Rather than choose between the 18-holers they went with Sandbox, a series of 17 par-3 holes that really makes a player think and have fun at the same time.  We had played the two 18-holers on previous visits, but didn’t get to the Sandbox until this summer. I can see why that course was so positively received.

The holes roughly measure between 50 and 150 yards.  The yardages change with the daily adjustment of tee markers.  And, there’s an extra shovel-designed tee marker on each hole for those wishing to have an extra challenge.  It’s much closer to the putting surface, designed for putting only and ideal for match play competitions.

The greens have all kinds of elevation changes and the many bunkers are deep and difficult to escape. All of this was the creation of architects Bill Coore and Ben Crenshaw, who also designed the Sand Valley 18-holer. Short courses are the in vogue thing now, and the Sandbox is like no other that we have seen – and we’ve played lots of them.

Choosing a favorite in the short course world isn’t easy, but it comes down to the Sandbox or the Cradle at North Carolina’s Pinehurst Resort.  They’re different, but both designed purely for fun. I found that playing the Cradle was addictive, but now the Sandbox gets my nod as the more fun of the two.

That review completes our current appraisal of the Keiser’s Wisconsin resort that opened in 2017. It was a big hit from the outset, and now things are changing.

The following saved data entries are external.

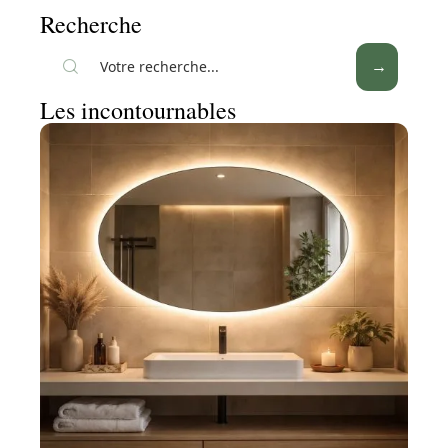
Recherche
Les incontournables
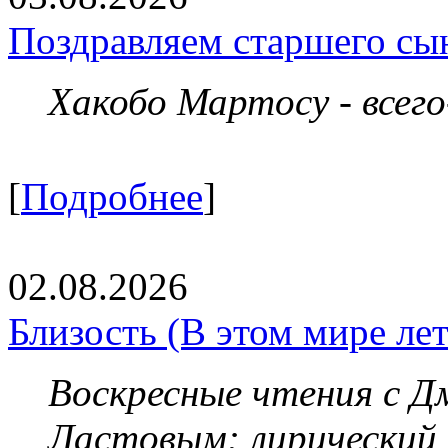
Поздравляем старшего сы
Хакобо Мартосу - всег
[
Подробнее
]
02.08.2026
Близость (В этом мире летя
Воскресные чтения с 
Ластовым:
лирический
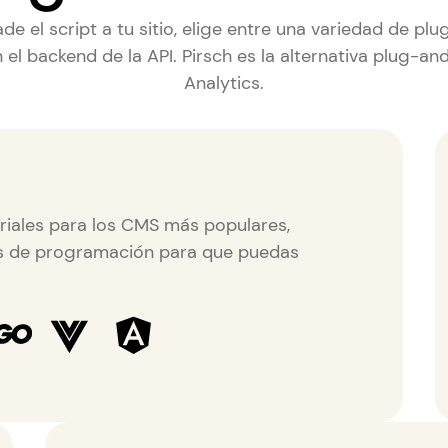
 el script a tu sitio, elige entre una variedad de plu
 el backend de la API. Pirsch es la alternativa
plug-and
Analytics
.
toriales para los CMS más populares,
es de programación para que puedas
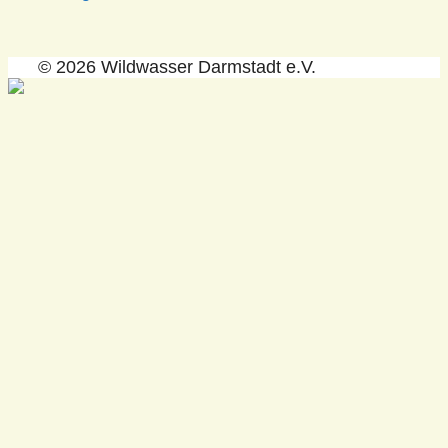
© 2026 Wildwasser Darmstadt e.V.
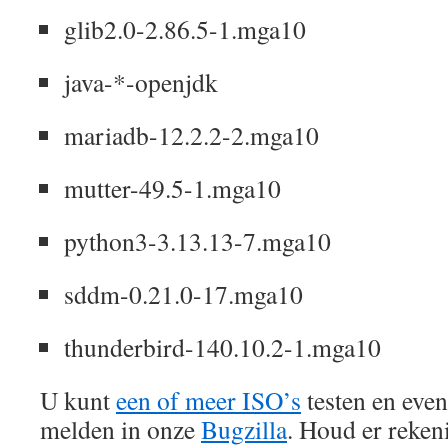
glib2.0-2.86.5-1.mga10
java-*-openjdk
mariadb-12.2.2-2.mga10
mutter-49.5-1.mga10
python3-3.13.13-7.mga10
sddm-0.21.0-17.mga10
thunderbird-140.10.2-1.mga10
U kunt
een of meer ISO’s
testen en eve
melden in onze
Bugzilla
. Houd er reken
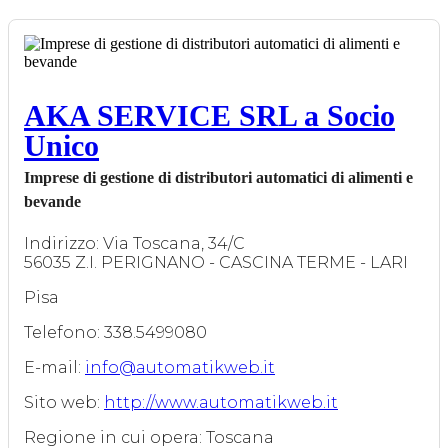
AKA SERVICE SRL a Socio
Unico
Imprese di gestione di distributori automatici di alimenti e
bevande
Indirizzo: Via Toscana, 34/C
56035 Z.I. PERIGNANO - CASCINA TERME - LARI
Pisa
Telefono: 338.5499080
E-mail:
info@automatikweb.it
Sito web:
http://www.automatikweb.it
Regione in cui opera: Toscana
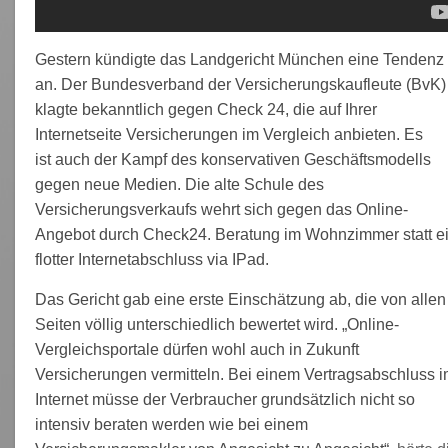
Gestern kündigte das Landgericht München eine Tendenz
an. Der Bundesverband der Versicherungskaufleute (BvK)
klagte bekanntlich gegen Check 24, die auf Ihrer
Internetseite Versicherungen im Vergleich anbieten. Es
ist auch der Kampf des konservativen Geschäftsmodells
gegen neue Medien. Die alte Schule des
Versicherungsverkaufs wehrt sich gegen das Online-
Angebot durch Check24. Beratung im Wohnzimmer statt e
flotter Internetabschluss via IPad.
Das Gericht gab eine erste Einschätzung ab, die von allen
Seiten völlig unterschiedlich bewertet wird. „Online-
Vergleichsportale dürfen wohl auch in Zukunft
Versicherungen vermitteln. Bei einem Vertragsabschluss 
Internet müsse der Verbraucher grundsätzlich nicht so
intensiv beraten werden wie bei einem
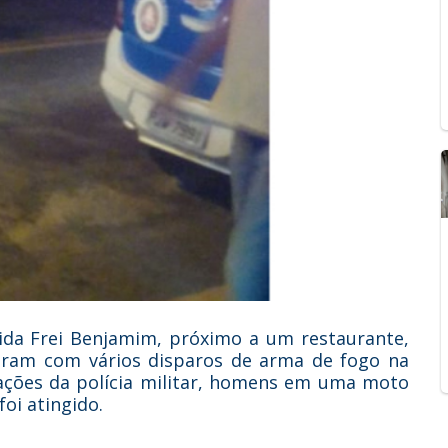
ida Frei Benjamim, próximo a um restaurante,
taram com vários disparos de arma de fogo na
ações da polícia militar, homens em uma moto
oi atingido.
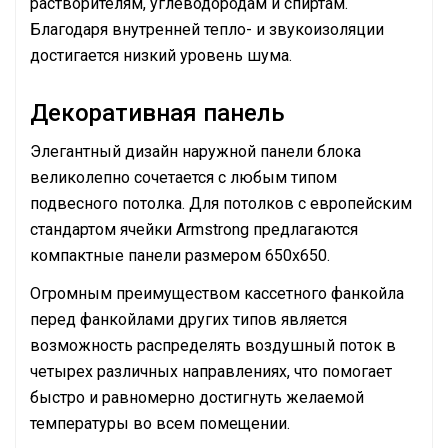
растворителям, углеводородам и спиртам.
Благодаря внутренней тепло- и звукоизоляции
достигается низкий уровень шума.
Декоративная панель
Элегантный дизайн наружной панели блока
великолепно сочетается с любым типом
подвесного потолка. Для потолков с европейским
стандартом ячейки Armstrong предлагаются
компактные панели размером 650х650.
Огромным преимуществом кассетного фанкойла
перед фанкойлами других типов является
возможность распределять воздушный поток в
четырех различных направлениях, что помогает
быстро и равномерно достигнуть желаемой
температуры во всем помещении.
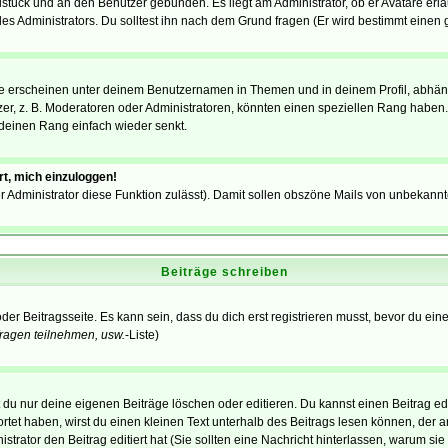
elstück und an den Benutzer gebunden. Es liegt am Administrator, ob er Avatare erl
s Administrators. Du solltest ihn nach dem Grund fragen (Er wird bestimmt einen 
e erscheinen unter deinem Benutzernamen in Themen und in deinem Profil, abhän
r, z. B. Moderatoren oder Administratoren, könnten einen speziellen Rang haben. 
r deinen Rang einfach wieder senkt.
rt, mich einzuloggen!
der Administrator diese Funktion zulässt). Damit sollen obszöne Mails von unbeka
Beiträge schreiben
der Beitragsseite. Es kann sein, dass du dich erst registrieren musst, bevor du e
ragen teilnehmen, usw.
-Liste)
du nur deine eigenen Beiträge löschen oder editieren. Du kannst einen Beitrag edi
ortet haben, wirst du einen kleinen Text unterhalb des Beitrags lesen können, der 
nistrator den Beitrag editiert hat (Sie sollten eine Nachricht hinterlassen, warum s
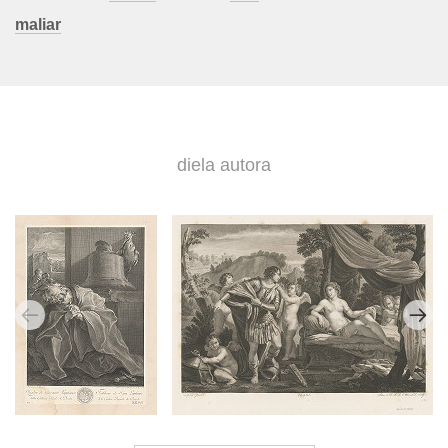
maliar
diela autora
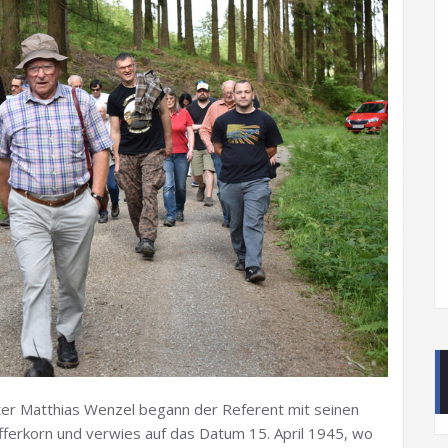
r Matthias Wenzel begann der Referent mit seinen
efferkorn und verwies auf das Datum 15. April 1945, wo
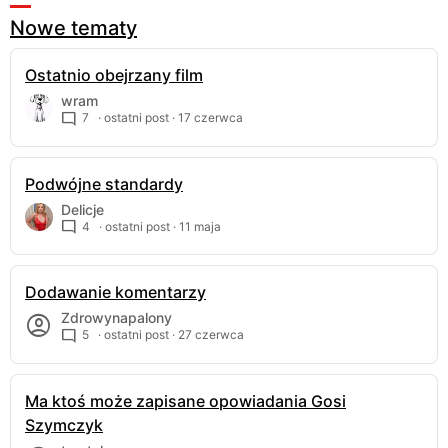
Nowe tematy
Ostatnio obejrzany film
wram
7
· ostatni post ·
17 czerwca
Podwójne standardy
Delicje
4
· ostatni post ·
11 maja
Dodawanie komentarzy
Zdrowynapalony
5
· ostatni post ·
27 czerwca
Ma ktoś może zapisane opowiadania Gosi
Szymczyk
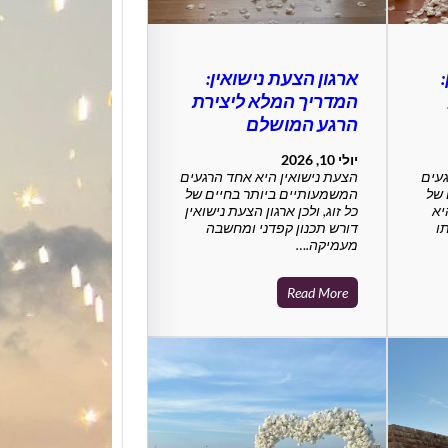
ארגון הצעת נישואין:
המדריך המלא ליצירת
הרגע המושלם
יולי 10, 2026
געים
הצעת נישואין היא אחד הרגעים
 של
המשמעותיים ביותר בחיים של
יא
כל זוג, ולכן ארגון הצעת נישואין
ו
דורש תכנון קפדני ומחשבה
מעמיקה.…
Read More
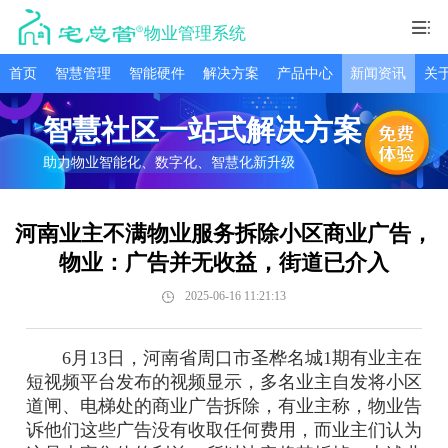
物业管理系统
首页
智慧管理
智能硬件
解决方案
产品中心
新闻资讯
关
智慧社区一站式解决方案
助力物业智能化、数字化、智慧化新升级
河南业主不满物业服务拆除小区商业广告，
物业：广告并无收益，街道已介入
2025-06-16 11:21:13
6月13日，河南省周口市圣桦名城1期有业主在
短视频平台发布的视频显示，多名业主自发将小区
道闸、电梯处的商业广告拆除，有业主称，物业告
诉他们这些广告没有收取任何费用，而业主们认为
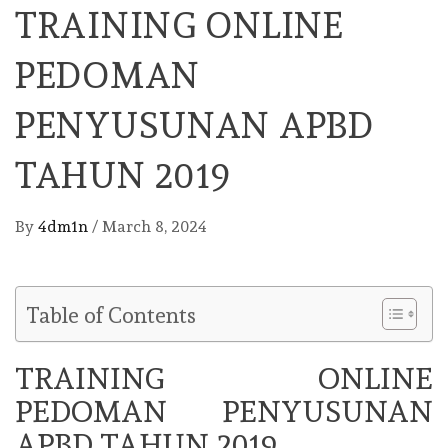
TRAINING ONLINE
PEDOMAN
PENYUSUNAN APBD
TAHUN 2019
By
4dm1n
/
March 8, 2024
Table of Contents
TRAINING ONLINE
PEDOMAN PENYUSUNAN
APBD TAHUN 2019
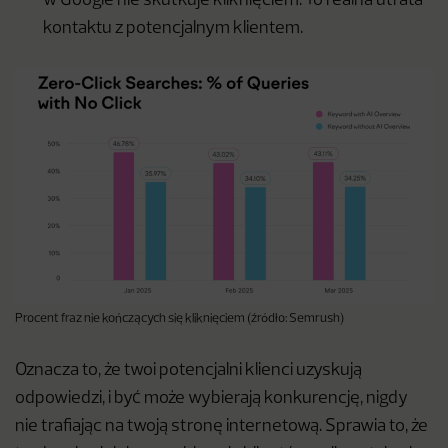
w Google nie skutkuje kliknięciem. To realna utrata
kontaktu z potencjalnym klientem.
Procent fraz nie kończących się kliknięciem (źródło: Semrush)
Oznacza to, że twoi potencjalni klienci uzyskują
odpowiedzi, i być może wybierają konkurencję, nigdy
nie trafiając na twoją stronę internetową. Sprawia to, że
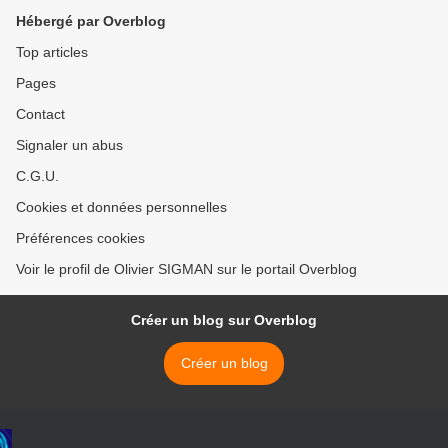
Hébergé par Overblog
Top articles
Pages
Contact
Signaler un abus
C.G.U.
Cookies et données personnelles
Préférences cookies
Voir le profil de Olivier SIGMAN sur le portail Overblog
Créer un blog sur Overblog
Créer un blog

Keiser, a Chicago resident who had a successful career in the greeting card business,  became enthralled with the links courses of Scotland and Ireland.  Taking that passion back to the United States, he built Bandon Dunes — a true links course in Oregon.

He’s also built award-winning resorts from Tasmania to Nova Scotia. We haven’t visited any of those, but we’ve encountered a wide variety of golf destinations in our travels and Bandon stands by itself.

Playing the Sandbox at Sand Valley is a golf experience like no other.

Sand Valley, though, is closer to our Midwest roots. We visited there before the place was open and got a walking tour from Keiser’s son Michael Jr. Our first rounds there several years later didn’t disappoint and we left for the drive back to Chicago this year with the same very positive vibes, but we also had to wonder if Sand Valley isn’t headed in a new direction.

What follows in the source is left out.